DOSSIER BRUIT. Prendre conscience de son impact sanitaire

D. HOUSSIN, J. CARMES, N. GRÉNETIER Le Concours Médical. - 2008. - vol. 130. - n° 5. - Pages 247-262

Pour l’opinion publique, le bruit est perçu davantage comme un élément nuisant à une bonne qualité de vie que comme un problème de santé lié à l’environnement. Pourtant les effets sanitaires du bruit sont nombreux : effets auditifs, effets physiologiques extra-auditifs (sur le sommeil, le système cardio-vasculaire et notamment la tension), effets subjectifs (gêne) et comportementaux (agressivité, baisse de l’intérêt à l’égard d’autrui, stress, majoration du risque d’accident du travail, détérioration de la performance dans les tâches cognitives). L’exposition des travailleuses enceintes à des niveaux sonores élevés peut avoir des conséquences sur les capacités auditives de l’enfant à naitre (notamment aux basses fréquences). D’après les résultats de la dernière enquête SUMER 2002-2003, plus de trois millions de salariés sont exposés à un niveau sonore supérieur à 85 dB(A), les expositions de longue durée touchant près de 7 % des salariés.

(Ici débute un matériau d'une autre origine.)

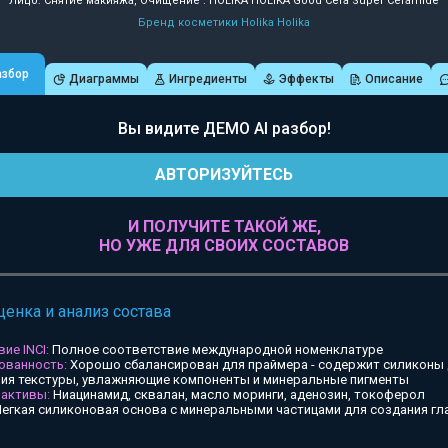
Лицо: Снятие макияжа, Очищение : HOLIKA HOLIKA Good Cera Super Ceramide
Бренд косметики Holika Holika
азбор
Диаграммы
Ингредиенты
Эффекты
Описание
Вы видите ДЕМО AI разбор!
АВТОРИЗУЙТЕСЬ
И ПОЛУЧИТЕ ТАКОЙ ЖЕ,
НО УЖЕ ДЛЯ СВОИХ СОСТАВОВ
ценка и анализ состава
ие INCI:
Полное соответствие международной номенклатуре
ованность:
Хорошо сбалансирован для праймера - содержит силиконы
ия текстуры, увлажняющие компоненты и минеральные пигменты
 активы:
Ниацинамид, сквалан, масло моринги, аденозин, токоферол
егкая силиконовая основа с минеральными частицами для создания гл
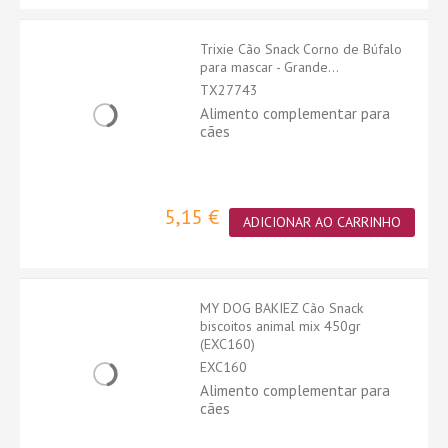
Trixie Cão Snack Corno de Búfalo
para mascar - Grande...
TX27743
Alimento complementar para
cães
5,15 €
ADICIONAR AO CARRINHO
MY DOG BAKIEZ Cão Snack
biscoitos animal mix 450gr
(EXC160)
EXC160
Alimento complementar para
cães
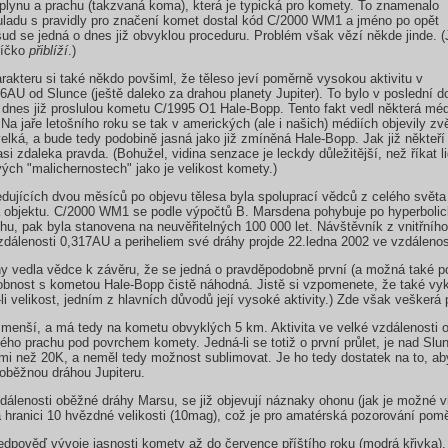
a plynu a prachu (takzvaná koma), která je typická pro komety. To znamenalo
souladu s pravidly pro značení komet dostal kód C/2000 WM1 a jméno po opět
d se jedná o dnes již obvyklou proceduru. Problém však vězí někde jinde. (
ovíčko
přiblíží
.)
rakteru si také někdo povšiml, že těleso jeví poměrně vysokou aktivitu v
6AU od Slunce (ještě daleko za drahou planety Jupiter). To bylo v poslední d
o dnes již proslulou kometu C/1995 O1 Hale-Bopp. Tento fakt vedl některá méd
a jaře letošního roku se tak v amerických (ale i našich) médiích objevily zvě
ká, a bude tedy podobině jasná jako již zmíněná Hale-Bopp. Jak již někteří
asi zdaleka pravda. (Bohužel, vidina senzace je leckdy důležitější, než říkat 
ových "malichernostech" jako je velikost komety.)
dujících dvou měsíců po objevu tělesa byla spoluprací vědců z celého světa
 objektu. C/2000 WM1 se podle výpočtů B. Marsdena pohybuje po hyperbolic
hu, pak byla stanovena na neuvěřitelných 100 000 let. Návštěvník z vnitřního
dálenosti 0,317AU a periheliem své dráhy projde 22.ledna 2002 ve vzdáleno
y vedla vědce k závěru, že se jedná o pravděpodobně první (a možná také posl
obnost s kometou Hale-Bopp čistě náhodná. Jistě si vzpomenete, že také vyk
i velikost, jedním z hlavních důvodů její vysoké aktivity.) Zde však veškerá
menší, a má tedy na kometu obvyklých 5 km. Aktivita ve velké vzdálenosti 
o prachu pod povrchem komety. Jedná-li se totiž o první průlet, je nad Slunc
ími než 20K, a neměl tedy možnost sublimovat. Je ho tedy dostatek na to, ab
oběžnou dráhou Jupiteru.
álenosti oběžné dráhy Marsu, se již objevují náznaky ohonu (jak je možné vid
na hranici 10 hvězdné velikosti (10mag), což je pro amatérská pozorování pom
edpověď vývoje jasnosti komety až do července příštího roku (modrá křivka)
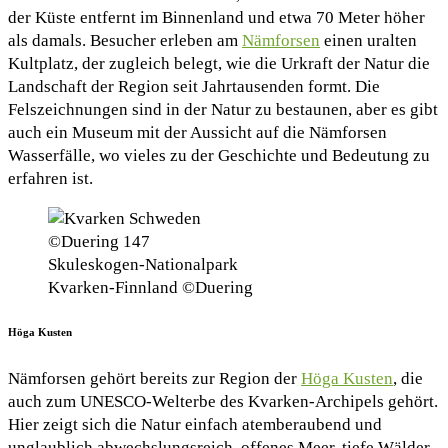
der Küste entfernt im Binnenland und etwa 70 Meter höher
als damals. Besucher erleben am
Nämforsen
einen uralten
Kultplatz, der zugleich belegt, wie die Urkraft der Natur die
Landschaft der Region seit Jahrtausenden formt. Die
Felszeichnungen sind in der Natur zu bestaunen, aber es gibt
auch ein Museum mit der Aussicht auf die Nämforsen
Wasserfälle, wo vieles zu der Geschichte und Bedeutung zu
erfahren ist.
Skuleskogen-Nationalpark
Kvarken-Finnland ©Duering
Höga Kusten
Nämforsen gehört bereits zur Region der
Höga Kusten
, die
auch zum UNESCO-Welterbe des Kvarken-Archipels gehört.
Hier zeigt sich die Natur einfach atemberaubend und
unglaublich abwechslungsreich, offenes Meer, tiefe Wälder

L’ouïe est en danger à partir de 80 dB(A) pour une durée de travail de 8 h/jour, 5 jours par semaine, à partir de 85 dB(A) pour une exposition de plus de 20 h par semaine et à partir de 130 dB(A) pour une exposition, même courte. La prévention s’impose et suppose la démarche suivante : éviter les risques, évaluer les risques qui ne peuvent être évités, combattre les risques à la source, agir sur les conditions et l’organisation du travail, (diminuer la durée d’exposition), réduire la propagation du bruit, former et informer les salariés sur les risques et leur prévention, prendre des mesures de protection collective en leur donnant la priorité sur les mesures de protection individuelle. La réglementation s’articule autour de trois principaux axes : agir sur l’environnement de travail, évaluer les risques, protéger les travailleurs exposés. Il faut aussi tenir compte des expositions extra professionnelles et les expositions au bruit sont très présentes dans les loisirs. Le risque de perte auditive est élevé avec les concerts de rock et les utilisations d’un baladeur plus d’une fois par jour surtout chez les sujets ayant eu des otites et des traumatismes crâniens. Une réglementation existe sur le volume sonore : limitation de la puissance des baladeurs, limitation du niveau moyen à 105 décibels dans les établissements diffusant de la musique amplifiée à titre habituel.

Mais le plus important reste la sensibilisation du public quant à la notion de « dose de son » reçue par l’organisme, c’est-à-dire un volume sonore associé à une durée d’exposition.